Starting from:

$30

DSCI553-Recommendation System Optimization Solved

1. Overview of the Assignment
In this competition project, you need to significantly improve the performance of your recommendation system in Assignment 3. You can use any method (like the hybrid recommendation systems) to improve the prediction accuracy and efficiency.

 

2. Competition Requirements
2.1 Programming Language and Library Requirements 

a.                   You must use Python to implement the competition project. You can use external Python libraries as long as they are available on Vocareum.

 

b.                   You are required to only use the Spark RDD to understand Spark operations. You will not receive any points if you use Spark DataFrame or DataSet.  

 

2.2  Programming Environment 

Python 3.6.4, Scala 2.11, JDK 1.8 and Spark 2.4.4 

We will use these library versions to compile and test your code. There will be a 20% penalty if we cannot run your code due to the library version inconsistency. 

 

2.3  Write your own code 

Do not share your code with other students!! 

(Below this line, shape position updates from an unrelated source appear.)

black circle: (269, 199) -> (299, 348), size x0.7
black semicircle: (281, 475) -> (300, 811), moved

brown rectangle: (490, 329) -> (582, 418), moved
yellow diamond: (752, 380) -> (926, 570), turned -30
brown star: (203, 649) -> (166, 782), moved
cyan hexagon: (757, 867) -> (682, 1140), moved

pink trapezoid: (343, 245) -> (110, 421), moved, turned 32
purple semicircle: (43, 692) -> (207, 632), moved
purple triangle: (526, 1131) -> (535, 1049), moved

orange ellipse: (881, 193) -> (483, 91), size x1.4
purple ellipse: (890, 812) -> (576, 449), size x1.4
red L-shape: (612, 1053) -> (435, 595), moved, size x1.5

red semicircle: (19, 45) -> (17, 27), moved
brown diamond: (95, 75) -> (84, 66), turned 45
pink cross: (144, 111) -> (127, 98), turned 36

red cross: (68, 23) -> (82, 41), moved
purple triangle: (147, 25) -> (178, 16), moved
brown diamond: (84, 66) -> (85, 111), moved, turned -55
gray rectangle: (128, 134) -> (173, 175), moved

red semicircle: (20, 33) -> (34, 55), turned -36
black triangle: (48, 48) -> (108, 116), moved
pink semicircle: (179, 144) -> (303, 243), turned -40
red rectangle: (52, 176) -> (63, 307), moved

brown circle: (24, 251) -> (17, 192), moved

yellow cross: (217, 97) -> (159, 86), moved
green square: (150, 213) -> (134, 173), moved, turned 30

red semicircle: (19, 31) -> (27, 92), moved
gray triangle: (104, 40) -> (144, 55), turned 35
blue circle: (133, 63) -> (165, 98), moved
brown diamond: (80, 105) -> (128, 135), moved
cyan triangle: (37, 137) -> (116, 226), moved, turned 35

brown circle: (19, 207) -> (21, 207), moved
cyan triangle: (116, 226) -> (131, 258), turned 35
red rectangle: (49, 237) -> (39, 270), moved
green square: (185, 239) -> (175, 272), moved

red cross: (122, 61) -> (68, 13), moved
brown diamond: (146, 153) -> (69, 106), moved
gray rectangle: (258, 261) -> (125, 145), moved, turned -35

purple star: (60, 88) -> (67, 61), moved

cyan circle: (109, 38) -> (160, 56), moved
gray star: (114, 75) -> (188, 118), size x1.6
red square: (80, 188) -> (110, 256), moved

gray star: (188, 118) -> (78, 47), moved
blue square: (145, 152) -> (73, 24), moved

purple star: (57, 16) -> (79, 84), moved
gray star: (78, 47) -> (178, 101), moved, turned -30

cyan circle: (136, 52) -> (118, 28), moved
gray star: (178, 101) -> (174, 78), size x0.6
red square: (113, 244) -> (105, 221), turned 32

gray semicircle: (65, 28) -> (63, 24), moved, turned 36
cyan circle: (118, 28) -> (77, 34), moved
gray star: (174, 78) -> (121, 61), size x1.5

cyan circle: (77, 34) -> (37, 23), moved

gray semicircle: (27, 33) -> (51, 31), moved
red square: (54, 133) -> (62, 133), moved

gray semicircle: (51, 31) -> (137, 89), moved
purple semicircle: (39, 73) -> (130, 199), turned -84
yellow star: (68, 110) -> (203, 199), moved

We will combine all the code we can find from the Web (e.g., GitHub) as well as other students’ code from this and other (previous) sections for plagiarism detection. We will report all the detected plagiarism.

 

3. Yelp Data  
In this competition, the datasets you are going to use are from:

https://drive.google.com/drive/folders/1SIlY40owpVcGXJw3xeXk76afCwtSUx11?usp=sharing 

We generated the following two datasets from the original Yelp review dataset with some filters. We randomly took 60% of the data as the training dataset, 20% of the data as the validation dataset, and 20% of the data as the testing dataset.

A.  yelp_train.csv: the training data, which only include the columns: user_id, business_id, and stars.

B.  yelp_val.csv: the validation data, which are in the same format as training data.

C.  We are not sharing the test dataset.

D.  other datasets: providing additional information (like the average star or location of a business)

a.  review_train.json: review data only for the training pairs (user, business)  

b.  user.json: all user metadata  

c.   business.json: all business metadata, including locations, attributes, and categories  

d.  checkin.json: user check-ins for individual businesses  

e.  tip.json: tips (short reviews) written by a user about a business  

f.    photo.json: photo data, including captions and classifications  

 

4. Task 
In the competition, you need to significantly improve the performance of your recommendation system in Assignment 3. You can mine interesting and useful information from the datasets provided in the Google Drive folder to support your recommendation system.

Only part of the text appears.